WHAT THE TASK ASKS:
What you return should be the lines of the data containing "Margarita", each in full.

EXCERPTED DATA:

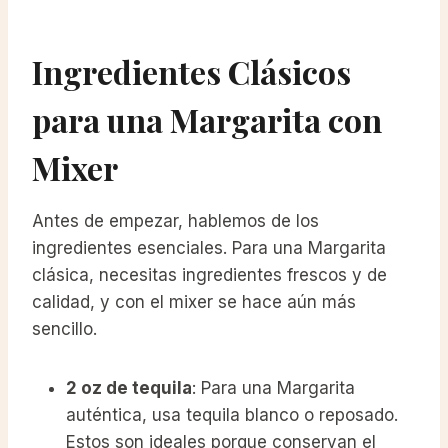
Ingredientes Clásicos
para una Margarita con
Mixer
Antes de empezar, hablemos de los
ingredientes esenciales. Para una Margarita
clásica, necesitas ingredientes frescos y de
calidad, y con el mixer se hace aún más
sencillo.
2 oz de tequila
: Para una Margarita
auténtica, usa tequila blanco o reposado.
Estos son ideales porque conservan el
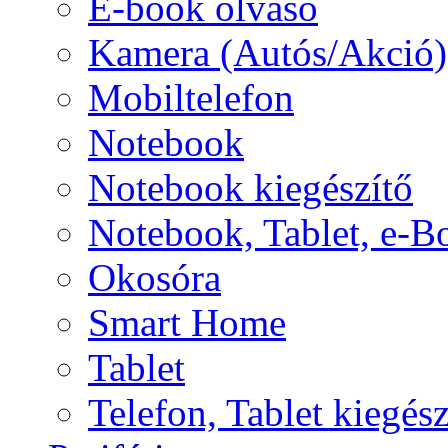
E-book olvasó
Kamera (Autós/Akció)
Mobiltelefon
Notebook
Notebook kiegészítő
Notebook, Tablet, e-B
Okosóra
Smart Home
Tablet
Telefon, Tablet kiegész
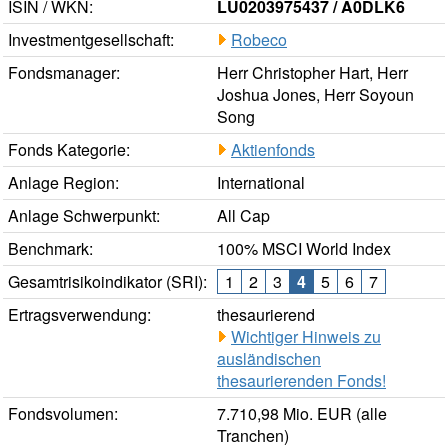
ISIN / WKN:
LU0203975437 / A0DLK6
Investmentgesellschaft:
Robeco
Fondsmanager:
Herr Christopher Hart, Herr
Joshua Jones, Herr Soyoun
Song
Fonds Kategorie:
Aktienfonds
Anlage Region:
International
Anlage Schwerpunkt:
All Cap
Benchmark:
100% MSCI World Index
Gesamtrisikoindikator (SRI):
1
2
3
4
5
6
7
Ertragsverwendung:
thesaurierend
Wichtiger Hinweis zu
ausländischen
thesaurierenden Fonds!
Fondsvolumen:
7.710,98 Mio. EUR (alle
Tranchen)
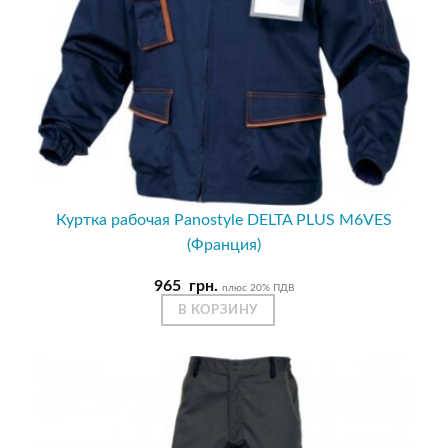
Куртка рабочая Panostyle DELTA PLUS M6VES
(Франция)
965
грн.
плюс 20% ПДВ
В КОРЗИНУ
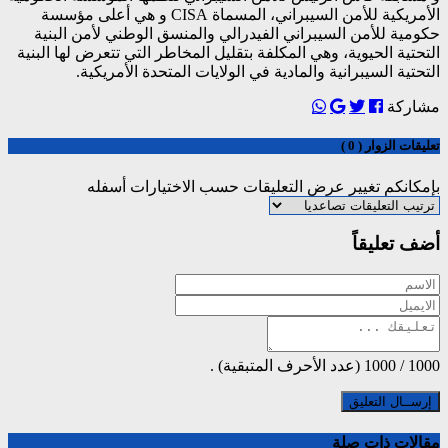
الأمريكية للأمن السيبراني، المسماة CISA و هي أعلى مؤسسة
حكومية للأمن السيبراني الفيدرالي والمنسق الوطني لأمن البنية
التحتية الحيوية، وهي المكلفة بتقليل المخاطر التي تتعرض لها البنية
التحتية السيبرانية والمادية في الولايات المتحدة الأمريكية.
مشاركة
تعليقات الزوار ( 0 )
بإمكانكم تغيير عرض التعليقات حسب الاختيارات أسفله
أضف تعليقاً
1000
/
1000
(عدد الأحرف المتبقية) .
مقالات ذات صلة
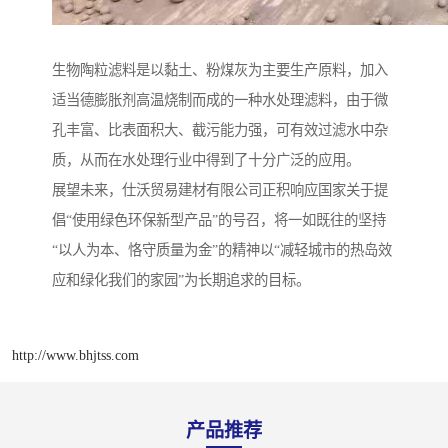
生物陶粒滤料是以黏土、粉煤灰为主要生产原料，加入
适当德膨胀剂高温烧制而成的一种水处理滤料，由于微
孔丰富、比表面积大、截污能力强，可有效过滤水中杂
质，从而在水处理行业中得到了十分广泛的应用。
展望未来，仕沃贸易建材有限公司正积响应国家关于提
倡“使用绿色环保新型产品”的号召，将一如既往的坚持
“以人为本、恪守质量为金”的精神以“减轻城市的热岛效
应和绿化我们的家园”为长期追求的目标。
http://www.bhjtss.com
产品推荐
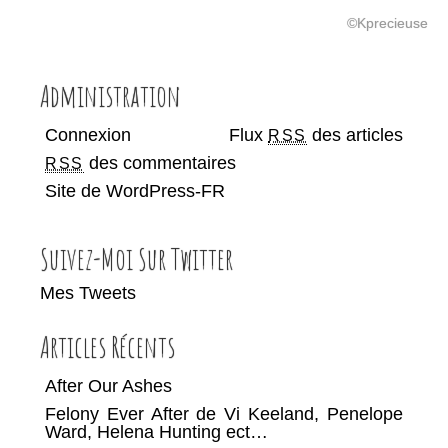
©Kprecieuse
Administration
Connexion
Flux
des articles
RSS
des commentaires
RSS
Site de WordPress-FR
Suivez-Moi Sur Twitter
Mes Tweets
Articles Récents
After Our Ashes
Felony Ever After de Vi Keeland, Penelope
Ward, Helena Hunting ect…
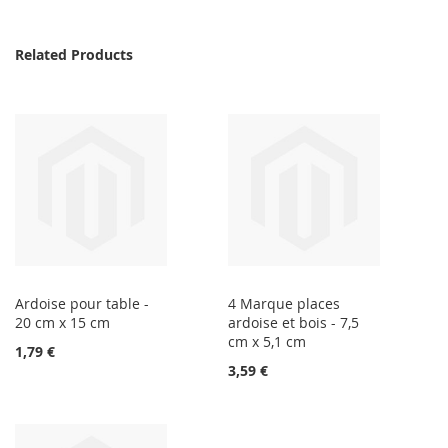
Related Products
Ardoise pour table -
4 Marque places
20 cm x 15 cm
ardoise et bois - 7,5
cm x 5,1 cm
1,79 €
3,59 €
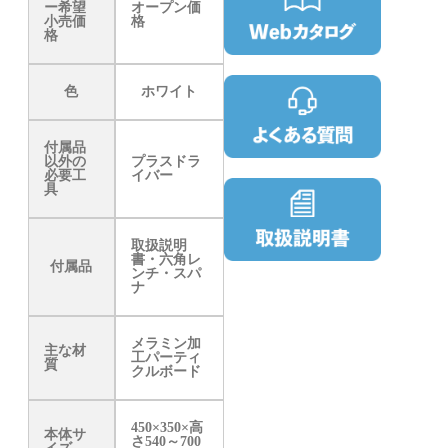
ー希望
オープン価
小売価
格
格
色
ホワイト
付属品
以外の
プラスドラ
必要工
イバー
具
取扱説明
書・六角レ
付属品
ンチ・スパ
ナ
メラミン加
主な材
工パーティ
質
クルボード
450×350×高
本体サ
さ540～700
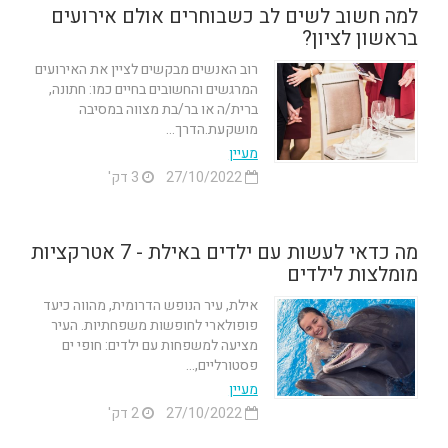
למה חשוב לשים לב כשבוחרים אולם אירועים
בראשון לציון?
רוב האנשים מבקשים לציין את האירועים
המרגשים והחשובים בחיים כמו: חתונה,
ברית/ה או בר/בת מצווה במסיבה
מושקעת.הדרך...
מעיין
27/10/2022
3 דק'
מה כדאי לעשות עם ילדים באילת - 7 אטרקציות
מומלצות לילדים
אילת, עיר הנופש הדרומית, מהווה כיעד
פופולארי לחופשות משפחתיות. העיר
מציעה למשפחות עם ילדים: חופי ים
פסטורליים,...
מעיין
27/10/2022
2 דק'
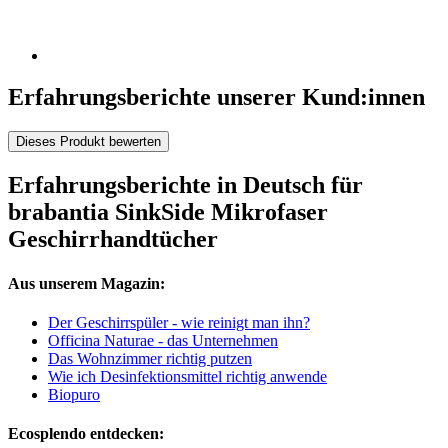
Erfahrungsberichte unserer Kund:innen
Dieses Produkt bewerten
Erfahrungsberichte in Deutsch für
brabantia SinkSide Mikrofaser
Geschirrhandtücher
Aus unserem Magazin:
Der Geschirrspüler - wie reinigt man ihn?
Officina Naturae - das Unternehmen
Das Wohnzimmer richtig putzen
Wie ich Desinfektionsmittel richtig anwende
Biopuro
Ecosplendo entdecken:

OUTPUT OF THE EXERCISE:
para una Margarita con
ingredientes esenciales. Para una Margarita
: Para una Margarita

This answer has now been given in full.